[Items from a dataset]
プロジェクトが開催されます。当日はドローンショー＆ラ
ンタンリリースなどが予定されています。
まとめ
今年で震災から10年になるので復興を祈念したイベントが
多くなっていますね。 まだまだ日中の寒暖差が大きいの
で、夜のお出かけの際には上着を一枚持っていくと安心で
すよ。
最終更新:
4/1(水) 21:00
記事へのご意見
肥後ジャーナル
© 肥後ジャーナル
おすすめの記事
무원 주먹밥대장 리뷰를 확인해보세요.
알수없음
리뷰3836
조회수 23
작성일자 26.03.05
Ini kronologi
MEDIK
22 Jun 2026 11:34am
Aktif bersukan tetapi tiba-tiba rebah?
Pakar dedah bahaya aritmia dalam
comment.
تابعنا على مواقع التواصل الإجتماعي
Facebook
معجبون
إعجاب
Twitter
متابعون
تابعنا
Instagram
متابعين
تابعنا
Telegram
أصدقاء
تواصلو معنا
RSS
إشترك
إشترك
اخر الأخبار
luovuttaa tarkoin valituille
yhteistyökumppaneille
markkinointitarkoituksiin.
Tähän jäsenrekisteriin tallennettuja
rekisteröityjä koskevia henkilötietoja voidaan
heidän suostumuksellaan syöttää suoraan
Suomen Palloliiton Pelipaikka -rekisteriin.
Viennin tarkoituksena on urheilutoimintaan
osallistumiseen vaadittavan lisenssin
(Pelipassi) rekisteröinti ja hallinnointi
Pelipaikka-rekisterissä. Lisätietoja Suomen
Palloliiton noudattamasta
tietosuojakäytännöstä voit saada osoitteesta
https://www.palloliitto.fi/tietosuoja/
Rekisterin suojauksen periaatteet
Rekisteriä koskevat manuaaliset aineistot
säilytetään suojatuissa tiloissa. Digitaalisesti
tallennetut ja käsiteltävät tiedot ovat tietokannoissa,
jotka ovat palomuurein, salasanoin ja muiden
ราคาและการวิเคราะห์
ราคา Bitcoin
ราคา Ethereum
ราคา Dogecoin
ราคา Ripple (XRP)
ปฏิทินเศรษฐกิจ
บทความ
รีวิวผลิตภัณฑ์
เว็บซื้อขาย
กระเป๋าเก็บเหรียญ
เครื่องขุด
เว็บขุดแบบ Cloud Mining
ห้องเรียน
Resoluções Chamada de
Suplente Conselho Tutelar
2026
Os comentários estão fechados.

_Instructions to follow_
Your task is to retype all of the lines above exactly.

_Written response_
プロジェクトが開催されます。当日はドローンショー＆ラ
ンタンリリースなどが予定されています。
まとめ
今年で震災から10年になるので復興を祈念したイベントが
多くなっていますね。 まだまだ日中の寒暖差が大きいの
で、夜のお出かけの際には上着を一枚持っていくと安心で
すよ。
最終更新:
4/1(水) 21:00
記事へのご意見
肥後ジャーナル
© 肥後ジャーナル
おすすめの記事
무원 주먹밥대장 리뷰를 확인해보세요.
알수없음
리뷰3836
조회수 23
작성일자 26.03.05
Ini kronologi
MEDIK
22 Jun 2026 11:34am
Aktif bersukan tetapi tiba-tiba rebah?
Pakar dedah bahaya aritmia dalam
comment.
تابعنا على مواقع التواصل الإجتماعي
Facebook
معجبون
إعجاب
Twitter
متابعون
تابعنا
Instagram
متابعين
تابعنا
Telegram
أصدقاء
تواصلو معنا
RSS
إشترك
إشترك
اخر الأخبار
luovuttaa tarkoin valituille
yhteistyökumppaneille
markkinointitarkoituksiin.
Tähän jäsenrekisteriin tallennettuja
rekisteröityjä koskevia henkilötietoja voidaan
heidän suostumuksellaan syöttää suoraan
Suomen Palloliiton Pelipaikka -rekisteriin.
Viennin tarkoituksena on urheilutoimintaan
osallistumiseen vaadittavan lisenssin
(Pelipassi) rekisteröinti ja hallinnointi
Pelipaikka-rekisterissä. Lisätietoja Suomen
Palloliiton noudattamasta
tietosuojakäytännöstä voit saada osoitteesta
https://www.palloliitto.fi/tietosuoja/
Rekisterin suojauksen periaatteet
Rekisteriä koskevat manuaaliset aineistot
säilytetään suojatuissa tiloissa. Digitaalisesti
tallennetut ja käsiteltävät tiedot ovat tietokannoissa,
jotka ovat palomuurein, salasanoin ja muiden
ราคาและการวิเคราะห์
ราคา Bitcoin
ราคา Ethereum
ราคา Dogecoin
ราคา Ripple (XRP)
ปฏิทินเศรษฐกิจ
บทความ
รีวิวผลิตภัณฑ์
เว็บซื้อขาย
กระเป๋าเก็บเหรียญ
เครื่องขุด
เว็บขุดแบบ Cloud Mining
ห้องเรียน
Resoluções Chamada de
Suplente Conselho Tutelar
2026
Os comentários estão fechados.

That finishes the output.